Method	$\mathit{A}{\mathit{P}}_{3\mathit{d}}$			$\mathit{A}{\mathit{P}}_{\mathbf{bev}}$
	Easy	Moderate	Hard	Easy	Moderate	Hard
(1) Without attention	22.27	18.35	16.54	29.81	23.65	20.86
(2) Image-based attention	27.32	20.95	18.73	36.39	27.75	23.45
(3) Point cloud-based attention	34.85	22.59	19.81	44.71	30.67	25.05

. It can be seen from the table that the experimental performance of the first group directly fusing the two-modality data is the worst, and the experimental performance of the third group using the attention map generated by image region for object detection is the best because the image region is more accurate than the region pseudo-lidar, so the attention map generated by the former is also more accurate and the experimental performance is better.

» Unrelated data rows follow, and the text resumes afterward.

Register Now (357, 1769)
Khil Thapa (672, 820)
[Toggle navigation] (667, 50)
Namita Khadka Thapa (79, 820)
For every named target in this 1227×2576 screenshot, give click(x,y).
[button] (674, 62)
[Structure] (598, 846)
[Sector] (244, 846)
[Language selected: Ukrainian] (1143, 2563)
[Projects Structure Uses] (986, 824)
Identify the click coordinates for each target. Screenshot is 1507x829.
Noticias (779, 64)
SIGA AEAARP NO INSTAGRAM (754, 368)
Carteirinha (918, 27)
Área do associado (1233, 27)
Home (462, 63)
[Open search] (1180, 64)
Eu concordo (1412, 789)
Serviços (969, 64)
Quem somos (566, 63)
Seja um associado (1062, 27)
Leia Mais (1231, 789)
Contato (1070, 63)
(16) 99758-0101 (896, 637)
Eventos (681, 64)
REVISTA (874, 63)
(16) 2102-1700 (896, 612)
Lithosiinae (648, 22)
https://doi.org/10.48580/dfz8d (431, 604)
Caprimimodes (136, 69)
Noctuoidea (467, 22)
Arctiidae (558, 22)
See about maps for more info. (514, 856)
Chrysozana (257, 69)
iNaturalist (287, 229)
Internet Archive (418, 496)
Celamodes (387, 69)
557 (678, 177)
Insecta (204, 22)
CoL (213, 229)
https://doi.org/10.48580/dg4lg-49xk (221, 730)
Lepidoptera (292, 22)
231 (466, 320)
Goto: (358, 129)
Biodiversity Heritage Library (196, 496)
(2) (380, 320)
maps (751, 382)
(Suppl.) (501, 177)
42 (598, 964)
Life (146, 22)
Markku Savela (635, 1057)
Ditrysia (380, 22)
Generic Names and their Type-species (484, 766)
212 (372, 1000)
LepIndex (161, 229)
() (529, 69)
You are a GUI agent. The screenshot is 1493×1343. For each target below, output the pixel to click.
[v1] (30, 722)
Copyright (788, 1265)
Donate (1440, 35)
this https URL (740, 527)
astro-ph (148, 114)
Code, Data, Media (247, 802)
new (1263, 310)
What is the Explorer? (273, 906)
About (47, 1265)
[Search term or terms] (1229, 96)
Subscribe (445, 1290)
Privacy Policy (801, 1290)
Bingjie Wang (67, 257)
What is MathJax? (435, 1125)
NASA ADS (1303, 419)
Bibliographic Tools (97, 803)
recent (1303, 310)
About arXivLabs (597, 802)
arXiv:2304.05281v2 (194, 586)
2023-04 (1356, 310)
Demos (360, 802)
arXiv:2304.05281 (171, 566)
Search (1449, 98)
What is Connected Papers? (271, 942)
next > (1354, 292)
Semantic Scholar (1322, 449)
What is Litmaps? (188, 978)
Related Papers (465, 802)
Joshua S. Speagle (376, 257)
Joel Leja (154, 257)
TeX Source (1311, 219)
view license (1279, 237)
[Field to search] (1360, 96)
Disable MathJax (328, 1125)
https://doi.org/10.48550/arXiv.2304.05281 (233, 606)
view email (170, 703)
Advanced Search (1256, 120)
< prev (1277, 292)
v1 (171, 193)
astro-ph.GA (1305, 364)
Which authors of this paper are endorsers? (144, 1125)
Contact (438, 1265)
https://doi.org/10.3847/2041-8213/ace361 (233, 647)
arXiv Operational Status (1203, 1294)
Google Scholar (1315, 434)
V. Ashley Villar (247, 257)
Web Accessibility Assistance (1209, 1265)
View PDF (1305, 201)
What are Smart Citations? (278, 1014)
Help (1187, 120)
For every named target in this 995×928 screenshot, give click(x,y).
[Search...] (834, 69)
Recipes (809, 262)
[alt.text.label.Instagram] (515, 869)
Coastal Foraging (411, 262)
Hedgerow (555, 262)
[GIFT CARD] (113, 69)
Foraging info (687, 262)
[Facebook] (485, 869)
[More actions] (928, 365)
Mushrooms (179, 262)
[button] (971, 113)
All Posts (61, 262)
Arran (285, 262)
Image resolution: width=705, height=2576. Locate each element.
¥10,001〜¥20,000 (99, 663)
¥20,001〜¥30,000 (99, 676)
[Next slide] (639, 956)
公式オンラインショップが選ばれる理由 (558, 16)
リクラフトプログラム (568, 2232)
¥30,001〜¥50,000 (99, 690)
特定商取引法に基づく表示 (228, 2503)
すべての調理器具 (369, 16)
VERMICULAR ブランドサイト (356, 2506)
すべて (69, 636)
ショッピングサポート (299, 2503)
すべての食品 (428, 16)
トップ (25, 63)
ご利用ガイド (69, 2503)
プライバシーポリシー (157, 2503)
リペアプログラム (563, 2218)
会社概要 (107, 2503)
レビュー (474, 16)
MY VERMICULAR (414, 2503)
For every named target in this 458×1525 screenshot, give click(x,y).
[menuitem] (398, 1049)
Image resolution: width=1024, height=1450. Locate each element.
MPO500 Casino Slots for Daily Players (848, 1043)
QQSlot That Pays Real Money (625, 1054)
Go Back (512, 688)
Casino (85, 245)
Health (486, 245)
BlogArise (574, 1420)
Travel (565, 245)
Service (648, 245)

5.10. Qualitative Experimental Results

This section presents the qualitative experimental results of our method on the KITTI dataset, as shown in Figure 8. Most of the objects are well detected by our algorithm, which verifies the effectiveness of our method. At the same time, it is worth noting that some objects are missed or false positives appear due to reasons such as occlusion, truncation, and background clutter. Some objects are missed or the position estimation is inaccurate because they are far away from the camera. Solving these problems is the future optimization direction of our algorithm.

6. Conclusions

In this paper, we propose a monocular 3D object detection algorithm based on pseudo-multimodal information extraction and keypoint estimation, which fuse the conventional data processing approaches of three different data modalities for 3D object detection. The image’s features fused with the region pseudo-lidar information are easier to learn the accurate position of the object than the original image features. The operation of fusing the bird’s-eye view modal information compensates for the information lost in the keypoint branch to a certain extent, which makes the precision of the 3D object detection further improved. The fusion processing of three different modal information enables our algorithm to extract the image information and fuse the image’s features in multiple dimensions, which greatly improves the precision of current monocular 3D object detection algorithms and achieves a state-of-the-art experimental performance of the same category of algorithm.